05 April 2014

Two Reasons Why This Recovery Feels So Anemic (And Why Even Normal Could Create a Boom)

The economy is recovering but we've yet to feel a wave of optimism sweep across the country. The two biggest reasons are that the 2000s gave us a huge hole to dig out from and we're creating jobs at about half the rate we should be given our population.

At first blush, the first few years of this decade have been pretty good in terms of job creation. Assuming that the rate of job creation continues at the average of the first 4.25 years (2010 through March of this year), a graph showing job creation by decade looks like this.


At the rate it is going, the economy would create 19.4 million jobs - exactly what it created in the 1970s and not that much better than the 1980s or worse than the 1990s. That seems really good but I'll explain in bit why it isn't.

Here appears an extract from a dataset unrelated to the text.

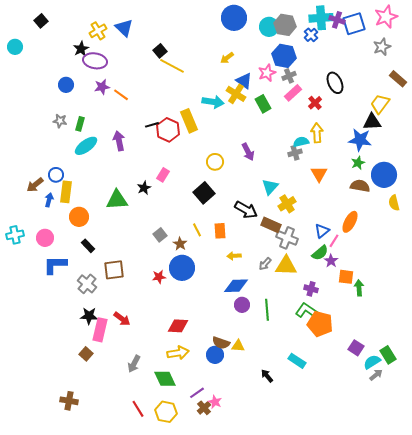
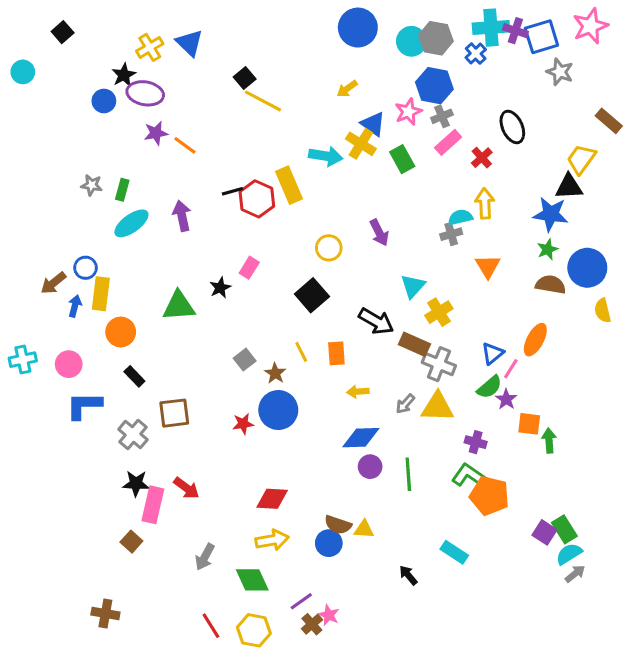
gray star: (382, 47) -> (560, 72), moved, turned -30
blue circle: (66, 85) -> (104, 101), moved
green rectangle: (388, 355) -> (564, 529), moved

REASON ONE: MAKING UP FOR AN AWFUL DECADE
In this graph we see the first reason why our recovery seems so anemic. During the 2000s the economy actually destroyed 1.1 million jobs. Such a decade is unprecedented in the post WWII period. A disaster. And think about what it means for a running total. During the 1990s it wasn't just that the economy created nearly 22 million jobs: added to the 1980s, it created a total of 40 million jobs. For an equivalent job market coming off a decade in which no jobs were created, the economy would have to create 40 million jobs during the 2010s, an average of 4 million per year. During the entire period shown in this graph (1940 to 2014), the economy created 4 million jobs only one year (1978).

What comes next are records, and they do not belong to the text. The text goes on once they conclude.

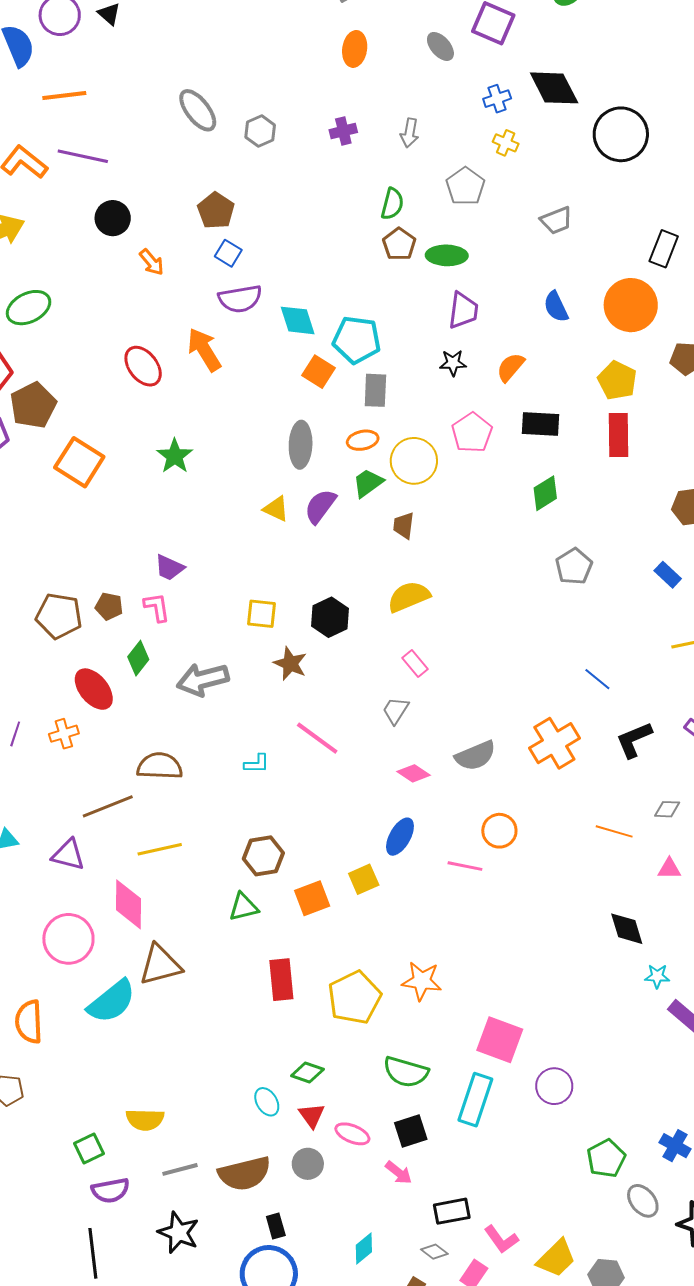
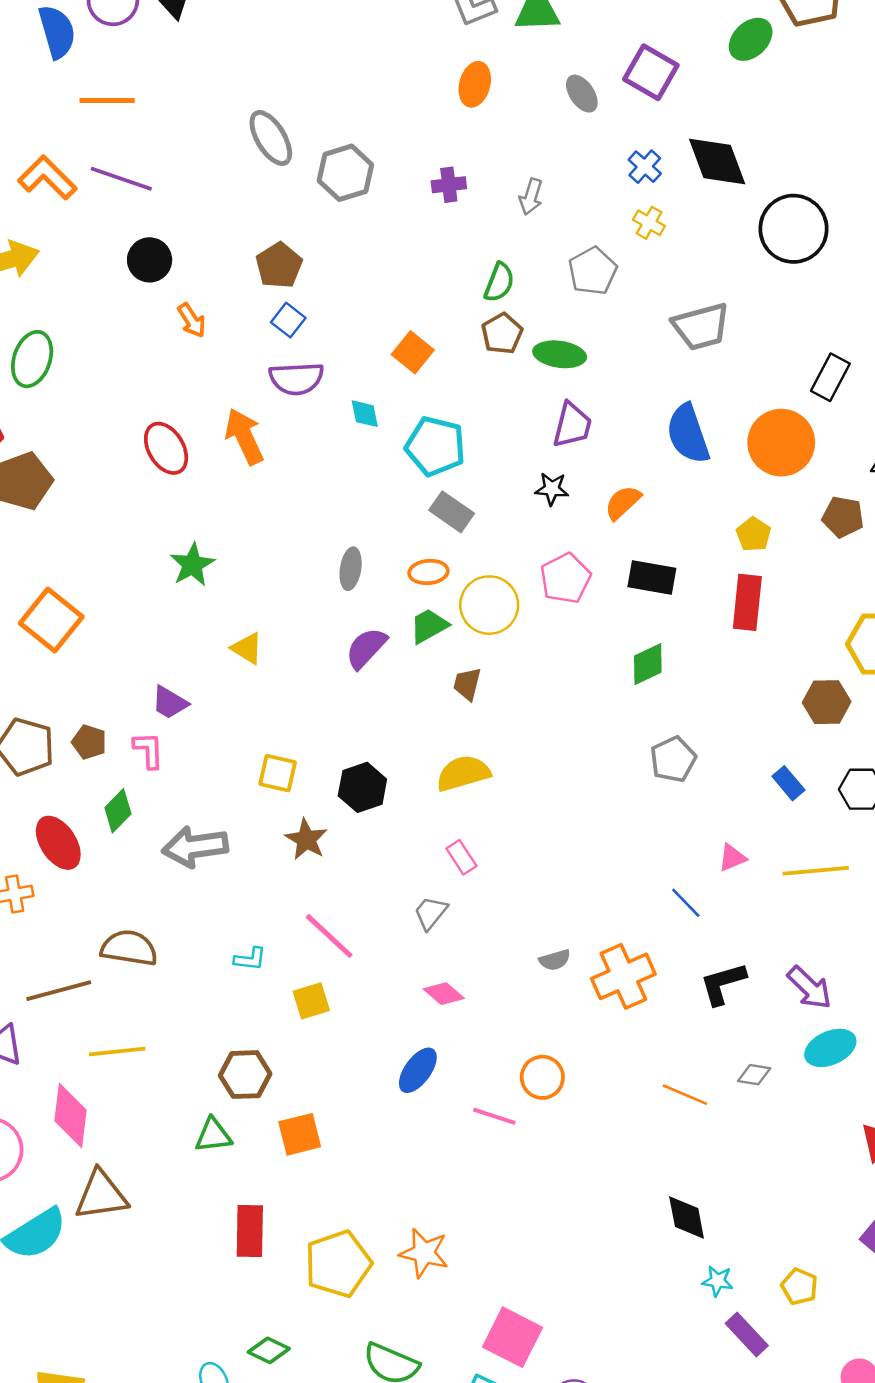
blue cross: (497, 99) -> (645, 167), turned -36
gray hexagon: (260, 131) -> (345, 173), size x1.4
gray trapezoid: (556, 220) -> (701, 327), size x1.4
blue semicircle: (556, 307) -> (688, 434), size x1.5
green ellipse: (29, 308) -> (32, 359), turned -51
cyan diamond: (298, 320) -> (365, 414), size x0.7
orange square: (318, 372) -> (413, 352), moved
yellow pentagon: (617, 380) -> (754, 534), size x0.7
gray rectangle: (375, 390) -> (452, 512), turned -64
gray ellipse: (301, 445) -> (351, 569), size x0.7
orange square: (79, 462) -> (51, 620), moved
yellow triangle: (276, 509) -> (247, 648), moved
gray semicircle: (475, 756) -> (555, 960), moved, size x0.6
pink triangle: (669, 869) -> (732, 858), moved, turned -30
yellow square: (364, 879) -> (311, 1001), moved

REASON TWO: A BIGGER POPULATION NEEDS MORE JOBS
It gets worse. These numbers of jobs created make no allowance for whether the population is 132 million (as it was in 1940) or 309 million (as it was in 2010). Obviously, though, a larger population needs more jobs. This graph shows the number of jobs created as a percentage of the population.

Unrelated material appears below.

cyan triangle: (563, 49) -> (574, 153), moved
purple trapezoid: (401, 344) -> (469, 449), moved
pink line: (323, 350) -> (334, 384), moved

As a raw number, a rate of job creation that would give us 19 million jobs by decade's end is not bad in comparison to the previous seven decades. But creating new jobs for only 6% of the population is bad. The average for the decades up to 2000 was 9%. To create the equivalent number of jobs would mean creating about 30 million jobs in this decade instead of 20 million.

What would it take to party like it's 1999? To feel as flush with jobs, cash, and wealth? At least a few years of job creation at the rate of 3 to 4 million per year. If we come even close to this, it'll create a boom as impressive as any since WWII even though it will - in some sense - simply get us back to normal.